■ Your instructions
Repeat every record exactly, but keep images out of the copy.

================================

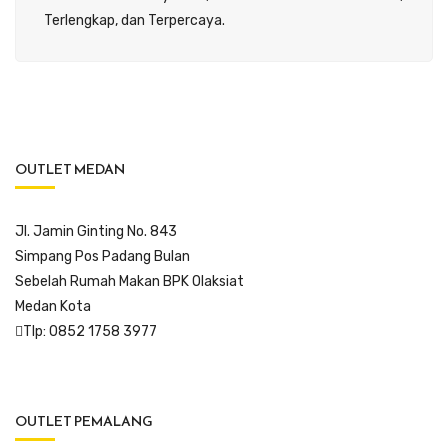
Terlengkap, dan Terpercaya.
OUTLET MEDAN
Jl. Jamin Ginting No. 843
Simpang Pos Padang Bulan
Sebelah Rumah Makan BPK Olaksiat
Medan Kota
Tlp: 0852 1758 3977
OUTLET PEMALANG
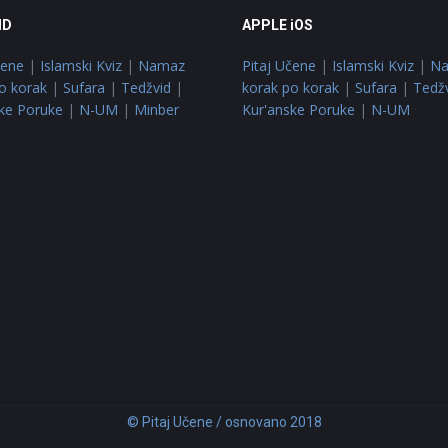
ID
APPLE iOS
čene
|
Islamski Kviz
|
Namaz
Pitaj Učene
|
Islamski Kviz
|
N
o korak
|
Sufara
|
Tedžvid
|
korak po korak
|
Sufara
|
Tedž
ke Poruke
|
N-UM
|
Minber
Kur'anske Poruke
|
N-UM
© Pitaj Učene / osnovano 2018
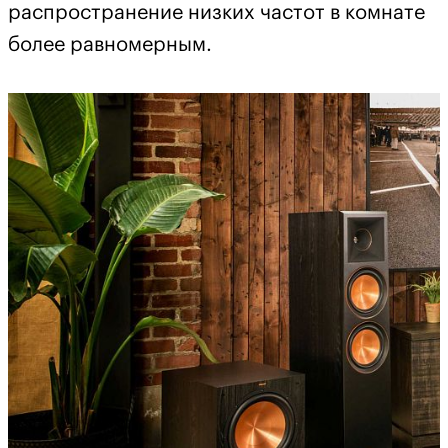
распространение низких частот в комнате
более равномерным.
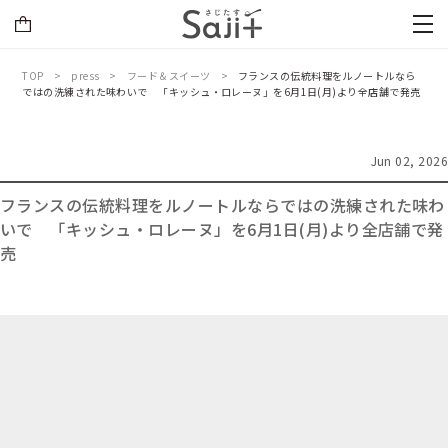
TOP
press
フード＆スイーツ
フランスの伝統料理をルノートルなら
ではの洗練された味わいで 「キッシュ・ロレーヌ」を6月1日(月)より全店舗で発売
Jun 02, 2026
フランスの伝統料理をルノートルならではの洗練された味わ
いで 「キッシュ・ロレーヌ」を6月1日(月)より全店舗で発
売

================================

■ Solution to this task
Terlengkap, dan Terpercaya.
OUTLET MEDAN
Jl. Jamin Ginting No. 843
Simpang Pos Padang Bulan
Sebelah Rumah Makan BPK Olaksiat
Medan Kota
Tlp: 0852 1758 3977
OUTLET PEMALANG
ID
APPLE iOS
čene
|
Islamski Kviz
|
Namaz
Pitaj Učene
|
Islamski Kviz
|
N
o korak
|
Sufara
|
Tedžvid
|
korak po korak
|
Sufara
|
Tedž
ke Poruke
|
N-UM
|
Minber
Kur'anske Poruke
|
N-UM
© Pitaj Učene / osnovano 2018
распространение низких частот в комнате
более равномерным.
TOP
press
フード＆スイーツ
フランスの伝統料理をルノートルなら
ではの洗練された味わいで 「キッシュ・ロレーヌ」を6月1日(月)より全店舗で発売
Jun 02, 2026
フランスの伝統料理をルノートルならではの洗練された味わ
いで 「キッシュ・ロレーヌ」を6月1日(月)より全店舗で発
売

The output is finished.